Jerusalem simultaneously confounds and amazes. In the list of “Cities Unlike Any Place Else,” it has to be right up near the top.
It has been a few months since I was in Israel and I still really don’t know what to think. I spent two weeks there in February and can only feel confident enough at this point to say that if it had been two months or two years, I’m not sure I’d understand it any more completely.
Though I was sick the whole time and didn’t get around as much as I wanted to, especially to the East Jerusalem side of things I was, and am still, intrigued by this place (and the food… the food!)
The obvious reason that Jerusalem is basically impossible to understand for those of us that don’t live there is the layers and layers of history, religion, culture, violence, hatred, reconciliation and more that have built up over literally thousands of years. There are so many unusual and interesting things to do in Jerusalem, it is hard to focus in on just a few of them.
As I sit here and write this, I am wondering just this:
Is Jerusalem the most historical city in the world?
Here are some free-form thoughts about Jerusalem:
- According to Wikipedia (so it has to be true), During its long history, Jerusalem has been destroyed twice, besieged 23 times, attacked 52 times, and captured and recaptured 44 times. That actually sounds about right.
- The city was originally settled sometime in the 4th millennium B.C. That is old. Really old. Bronze Age old.
- It is the holiest city in Judaism, the holiest city in Christianity and the third holiest city in Islam. Those are the three great monotheistic religions in the world — and Jerusalem is full-on, smack dab in the core of each of them.
- Entire kingdoms thousands of miles away rose and fell, based on the success or failure of conquering this one city.
Take just one of the many historical buildings/sites in Jerusalem for an example, Temple Mount.
Temple Mount is the single holiest place in Judaism. It was here that God gathered the dust to make Adam, the location of Abraham’s binding of Issac, the site of the first two Jewish temples, and the site where the Third Temple will be built with the coming of the Messiah.
Temple Mount is simultaneously the third holiest place in Islam. Muslims used to pray in this direction instead of towards Mecca. Muhammad rose to heaven from this location.
Combine those vitally important religion traditions with current political realities and the layers that fall over Jerusalem become even more complex. During the 1967 Six Day War, Israel routed the armies of Egypt, Jordan and Syria and occupied the West Bank, including all of Jerusalem. You would think, this being the holiest site in Judaism and the Jewish state of Israel in firm control over the area, that there would be Jewish control over the site.
You’d be wrong.
A few days after the end of the Six Day War, the Israeli government returned administrative control of Temple Mount back to the Muslim community of Jerusalem and their waqf. Access to the site is limited for all non-Muslims to certain hours on certain days.

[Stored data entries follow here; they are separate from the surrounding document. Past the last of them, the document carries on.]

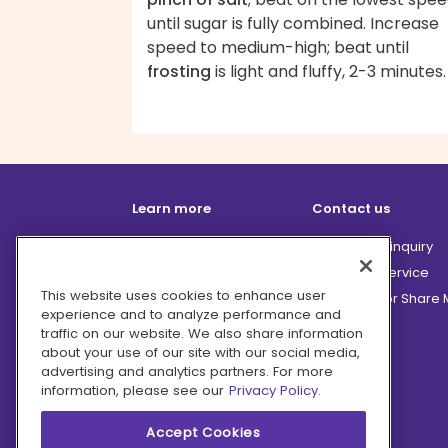
until sugar is fully combined. Increase
speed to medium-high; beat until
frosting
is light and fluffy, 2-3 minutes.
Learn more
Contact us
How it works
Partnership inquiry
Careers
Customer Service
This website uses cookies to enhance user
Terms
Do Not Sell or Share
experience and to analyze performance and
Privacy
traffic on our website. We also share information
Company
about your use of our site with our social media,
advertising and analytics partners. For more
Ingredient Hub
information, please see our
Privacy Policy.
Recycling
Press
Accept Cookies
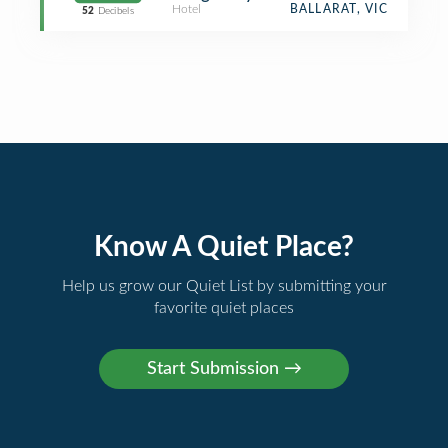
Hotel
BALLARAT, VIC
52
Decibels
Know A Quiet Place?
Help us grow our Quiet List by submitting your
favorite quiet places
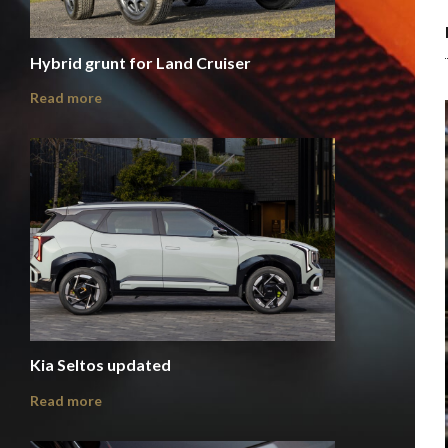
Hybrid grunt for Land Cruiser
Read more
Kia Seltos updated
Read more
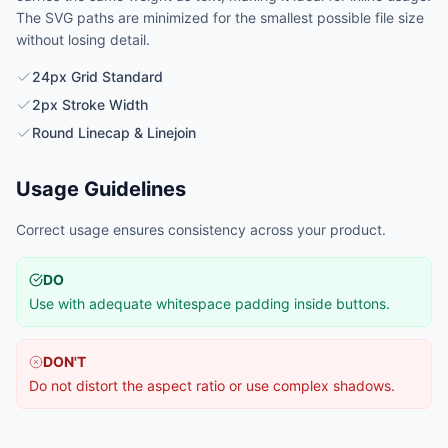
The SVG paths are minimized for the smallest possible file size
without losing detail.
24px Grid Standard
2px Stroke Width
Round Linecap & Linejoin
Usage Guidelines
Correct usage ensures consistency across your product.
DO
Use with adequate whitespace padding inside buttons.
DON'T
Do not distort the aspect ratio or use complex shadows.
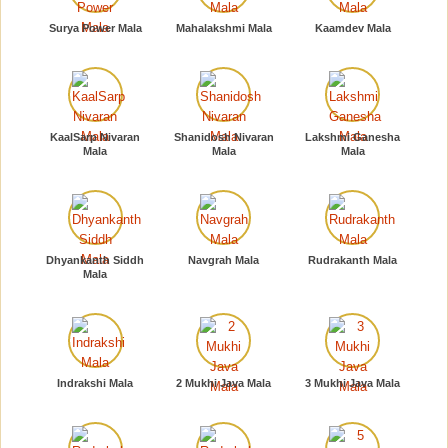
Surya Power Mala
Mahalakshmi Mala
Kaamdev Mala
KaalSarp Nivaran
Shanidosh Nivaran
Lakshmi Ganesha
Mala
Mala
Mala
Dhyankanth Siddh
Navgrah Mala
Rudrakanth Mala
Mala
Indrakshi Mala
2 Mukhi Java Mala
3 Mukhi Java Mala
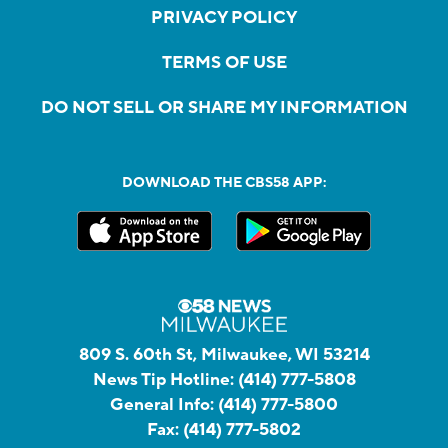
PRIVACY POLICY
TERMS OF USE
DO NOT SELL OR SHARE MY INFORMATION
DOWNLOAD THE CBS58 APP:
809 S. 60th St, Milwaukee, WI 53214
News Tip Hotline:
(414) 777-5808
General Info:
(414) 777-5800
Fax:
(414) 777-5802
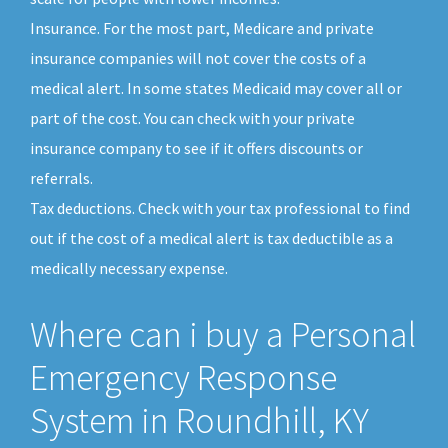
Insurance. For the most part, Medicare and private
insurance companies will not cover the costs of a
medical alert. In some states Medicaid may cover all or
part of the cost. You can check with your private
insurance company to see if it offers discounts or
referrals.
Tax deductions. Check with your tax professional to find
out if the cost of a medical alert is tax deductible as a
medically necessary expense.
Where can i buy a Personal
Emergency Response
System in Roundhill, KY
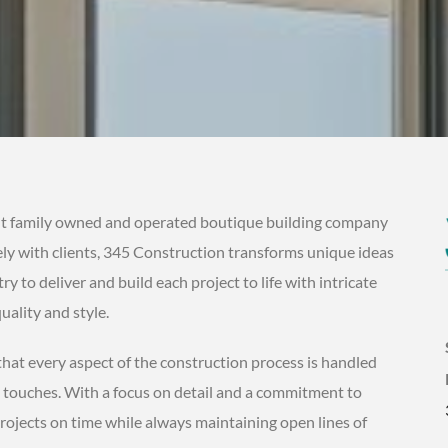
t family owned and operated boutique building company
sely with clients, 345 Construction transforms unique ideas
try to deliver and build each project to life with intricate
uality and style.
at every aspect of the construction process is handled
l touches. With a focus on detail and a commitment to
rojects on time while always maintaining open lines of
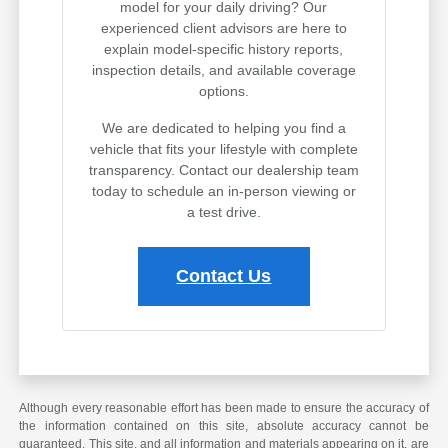
model for your daily driving? Our
experienced client advisors are here to
explain model-specific history reports,
inspection details, and available coverage
options.
We are dedicated to helping you find a
vehicle that fits your lifestyle with complete
transparency. Contact our dealership team
today to schedule an in-person viewing or
a test drive.
Contact Us
Although every reasonable effort has been made to ensure the accuracy of
the information contained on this site, absolute accuracy cannot be
guaranteed. This site, and all information and materials appearing on it, are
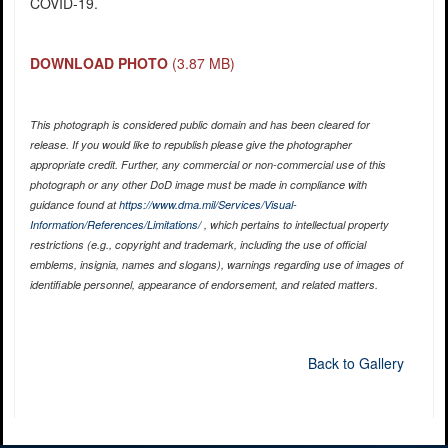
COVID-19.
DOWNLOAD PHOTO
(3.87 MB)
This photograph is considered public domain and has been cleared for
release. If you would like to republish please give the photographer
appropriate credit. Further, any commercial or non-commercial use of this
photograph or any other DoD image must be made in compliance with
guidance found at
https://www.dma.mil/Services/Visual-
Information/References/Limitations/
, which pertains to intellectual property
restrictions (e.g., copyright and trademark, including the use of official
emblems, insignia, names and slogans), warnings regarding use of images of
identifiable personnel, appearance of endorsement, and related matters.
Back to Gallery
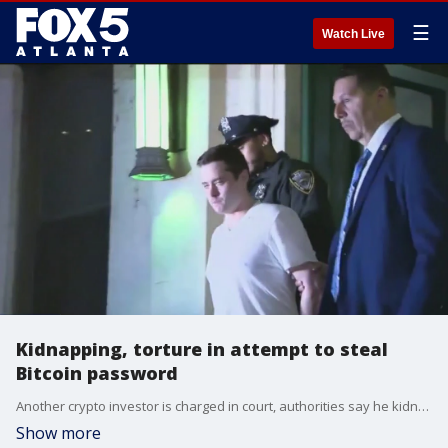
☰
Watch Live
Kidnapping, torture in attempt to steal
Bitcoin password
Another crypto investor is charged in court, authorities say he kidnapped and tortured a man in an attempt to steal his bitcoin password.
Show more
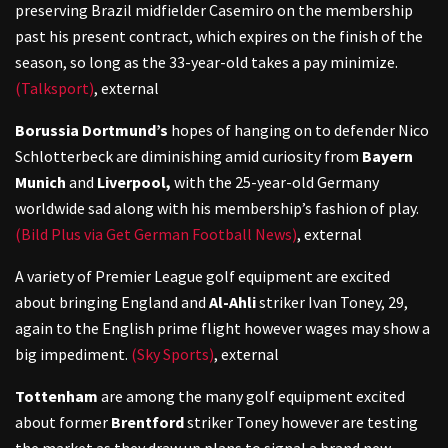
preserving Brazil midfielder Casemiro on the membership
past his present contract, which expires on the finish of the
season, so long as the 33-year-old takes a pay minimize.
(Talksport)
,
external
Borussia Dortmund’s
hopes of hanging on to defender Nico
Schlotterbeck are diminishing amid curiosity from
Bayern
Munich
and
Liverpool,
with the 25-year-old Germany
worldwide sad along with his membership’s fashion of play.
(Bild Plus via Get German Football News)
,
external
A variety of Premier League golf equipment are excited
about bringing England and
Al-Ahli
striker Ivan Toney, 29,
again to the English prime flight however wages may show a
big impediment.
(Sky Sports)
,
external
Tottenham
are among the many golf equipment excited
about former
Brentford
striker Toney however are testing
the market as they draw up plans to signal a brand new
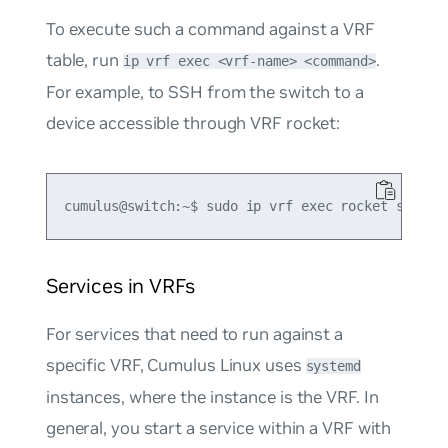
To execute such a command against a VRF
table, run
.
ip vrf exec <vrf-name> <command>
For example, to SSH from the switch to a
device accessible through VRF
rocket
:
Services in VRFs
For services that need to run against a
specific VRF, Cumulus Linux uses
systemd
instances, where the instance is the VRF. In
general, you start a service within a VRF with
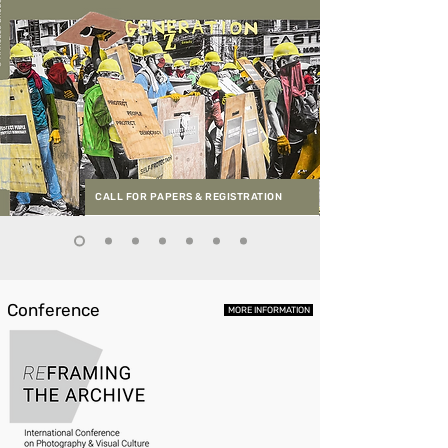
CALL FOR PAPERS & REGISTRATION
Conference
MORE INFORMATION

Also prohibited are all forms of non-Muslim worship in this area: you can’t wear a cross here, carry a Bible, or even pray, unless you are Muslim.
All this on the holiest site in Judaism, in a city that is completely and totally controlled by Israel. In fact, when you go through the security checkpoints to enter the site, the people enforcing these restrictions, in order to keep the site limited to Muslim worship, are Israeli soldiers and security personal — who can’t pray on the site themselves.
Look, I hope the comments on this post really don’t devolve into a back and forth about Israel and Palestine and which side is “right” or “wrong” on the sides of angels or history… all I am saying is…
This is one amazingly odd, interesting and strange place.
I want to go back again and again, just to try to absorb more of it. As a history buff, there might be no better place in the world for me to wander around again and again.
While I was there, I was very graciously hosted for my entire two week stay by the wonderfully helpful and knowledgeable people at Abraham Hostel. Given the fact that I was under the weather for the entire time I was there, the hospitality they showed me was something I will never forget.
In addition to recommending them about as highly as I could — I thought I’d take some of my time lapse and video that I shot in Jerusalem and do up a quick video about the city and the hostel. This is my first rough effort at doing full-blown video and time lapse, so I hope you like it.
Obviously one of the things I get asked about a lot in this region is whether it is safe, and more specifically, whether it is safe to travel as a family with children. I think the answer is absolutely yes. Visiting Jerusalem with kids is not only safe, but it is a great way to teach them about history from the front row.